Или, когда в толпе вдруг заводилы начинали обсуждать планы, как обойти милицейское оцепление – Крутаков, зорко высмотрев рядышком внимательного мужичка в типической оплеванной серой или синей болоньевой курточке с нарочито убогенькой бурой нейлоновой авоськой, вдруг спокойным голосом предупреждал смельчаков:
– Господа, вы, что, не видите – багульник же с вами рядом расцвел буйным цветом?
Серого оплеванного мужичка-провокатора, с позором, из круга выталкивали, – и очарованной Крутаковским поэтическим иносказанием Елене еще минуту требовалось, чтобы догадаться, что «багульник» – производная от «гэбульника».
Умел Крутаков еще и по физиогномическим признакам и фигурам определять, кто в данный момент рассекает и сдавливает группы демонстрантов – менты – или переодетые в милицейскую форму военные:
– Милиционеррры, видишь, вон, в основном пузатые и наглые.
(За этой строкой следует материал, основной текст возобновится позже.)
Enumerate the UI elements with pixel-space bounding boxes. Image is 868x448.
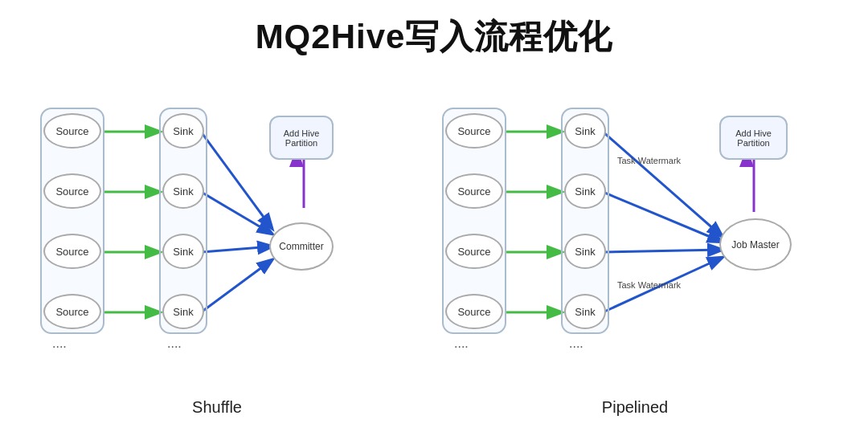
svg-line-14 xyxy=(603,192,722,242)
pipelined-source-1: Source xyxy=(445,113,503,149)
pipelined-diagram: Source Source Source Source Sink Sink Si… xyxy=(434,71,836,417)
shuffle-sink-2: Sink xyxy=(162,173,204,209)
shuffle-sink-3: Sink xyxy=(162,234,204,269)
pipelined-source-4: Source xyxy=(445,294,503,329)
pipelined-sink-1: Sink xyxy=(564,113,606,149)
pipelined-add-hive-partition: Add Hive Partition xyxy=(719,116,788,160)
shuffle-sink-4: Sink xyxy=(162,294,204,329)
svg-line-15 xyxy=(603,250,722,252)
pipelined-sink-3: Sink xyxy=(564,234,606,269)
svg-line-13 xyxy=(603,132,722,236)
pipelined-dots-sink: .... xyxy=(569,336,583,351)
page-title: MQ2Hive写入流程优化 xyxy=(0,0,868,67)
shuffle-committer: Committer xyxy=(269,222,334,271)
shuffle-add-hive-partition: Add Hive Partition xyxy=(269,116,334,160)
pipelined-sink-4: Sink xyxy=(564,294,606,329)
pipelined-label: Pipelined xyxy=(434,398,836,417)
svg-line-6 xyxy=(201,246,272,252)
pipelined-source-3: Source xyxy=(445,234,503,269)
pipelined-source-2: Source xyxy=(445,173,503,209)
shuffle-sink-1: Sink xyxy=(162,113,204,149)
pipelined-job-master: Job Master xyxy=(719,218,792,271)
shuffle-diagram: Source Source Source Source Sink Sink Si… xyxy=(32,71,402,417)
svg-line-4 xyxy=(201,132,272,228)
shuffle-source-2: Source xyxy=(43,173,101,209)
pipelined-task-watermark-top: Task Watermark xyxy=(617,156,681,165)
pipelined-dots-source: .... xyxy=(454,336,469,351)
pipelined-task-watermark-bottom: Task Watermark xyxy=(617,280,681,290)
shuffle-dots-sink: .... xyxy=(167,336,182,351)
pipelined-sink-2: Sink xyxy=(564,173,606,209)
svg-line-7 xyxy=(201,260,272,312)
shuffle-source-1: Source xyxy=(43,113,101,149)
svg-line-5 xyxy=(201,192,272,234)
shuffle-source-3: Source xyxy=(43,234,101,269)
shuffle-source-4: Source xyxy=(43,294,101,329)
shuffle-label: Shuffle xyxy=(32,398,402,417)
shuffle-dots-source: .... xyxy=(52,336,67,351)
А перрреодетые военные – вон, гляди: не наглые, а угрррюмые – и подтянутые, – весело и наглядно объяснял ей – тыча пальцы в агрессивные чересчур модели – Крутаков.
Кожаная куртка Крутакова при этом приобретала в глазах Елены особую неотразимость – потому что она точно знала, что во внутренних карманах у него – парочка свернутых в трубочку экземпляров журнала «Посев»; и Елена страшно гордилась вышагивать в толпе рядом с этим игривым, картавым, смазливым, потрясающе взрослым раздолбаем со взошедшей пашней вороной небритости над филигранной верхней губой, на подбородке, дугах щек и под скулами – и вертикальная разделительная бороздка на подбородке (из-за щетины выглядевшая как черный резкий штрих) как-то удивительно шла к его озорным, темно-вишнёвым глазам с хулиганисто-смазливо моргающими неприличной длины ресницами.